The circuit block diagram for a conventional architecture of a display sub-system is illustrated in FIG. 4. Because the pixel clock rate is down to 3 ns, and the data shift simultaneously in the VRAM, the serial port can only support four pixels in the same screen horizontal line. Because 3 ns/pixel * 4 pixels=12 ns which is less than 30 ns, the temporary buffer must be used to store excess pixels ready for display. The data in the temporary buffer are read rapidly to the digital to analog converter VDAC/RAMDAC and are displayed on the screen. If the temporary buffer possesses the capacity for four scan lines, the cost would be excessive, because such access speed would require high speed circuits such as the Emitter Counpled Logic (ECL). Such chips occupy more board space, consume more power and increases the layout complexity and the hardware design complexity. Besides, the performance would be adversely afftected, because excessive time is required to update the temporary buffer for screen refresh.
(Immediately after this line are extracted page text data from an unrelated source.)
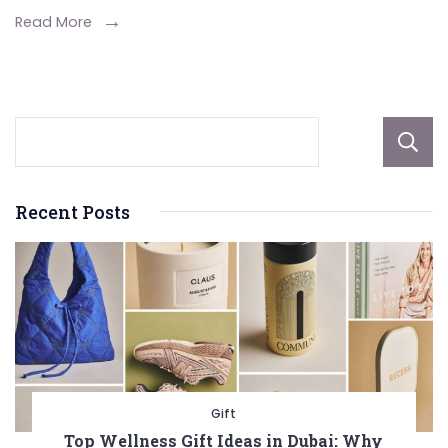
Day
Read More
Meal
Option
Recent Posts
Gift
Top Wellness Gift Ideas in Dubai: Why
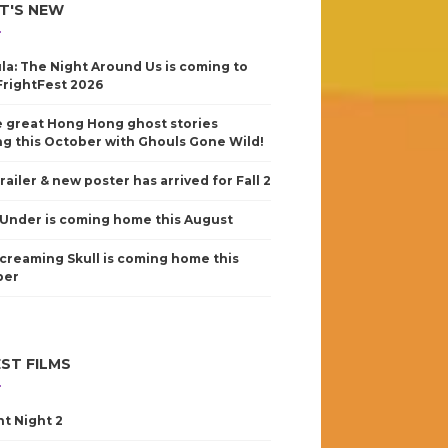
T'S NEW
la: The Night Around Us is coming to
FrightFest 2026
 great Hong Hong ghost stories
g this October with Ghouls Gone Wild!
railer & new poster has arrived for Fall 2
Under is coming home this August
creaming Skull is coming home this
ber
ST FILMS
nt Night 2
The object of this invention is to use the high density video RAM for graphics display. Another object of this invention is to achieve high resolution graphics display consistent with minimum cost. Still another object of this invention is to retain the ability of parallel accessing the frame buffer. A further object of this invention is to improve the reliability of a graphics display system.
These objects are achieved in this invention by changing the memory arrangement. Pixel multiplexing or interleaving is used to replace the high speed temporary buffer otherwise required. In pixel multiplexing, the pixels in different portions of a scan line are accessed in parallel during one time increment of a time division multiplexing cycle, interleaving the pixels on each scan line. Each of these scan lines is completed after several time division cycles. The pixel MUX is composed of simple logic, multiplexing the pixel data in the memory to the VDAC/RAMDAC. It is cheaper and easier to control than the temporary buffer. With the improved parallel accessed frame buffer, better performance (without updating delay) can be obtained, in comparison with conventional parallel access frame buffer.
FIG. 1 shows a generalized computer graphics display system.
FIG. 2-1 shows a conventional 1280*1024 memory arrangement of a parallel accessed frame buffer.
FIG. 2-2 shows the relations between pixels on screen and the pixel data in memory bank of a conventional 1280*1024 pixel display.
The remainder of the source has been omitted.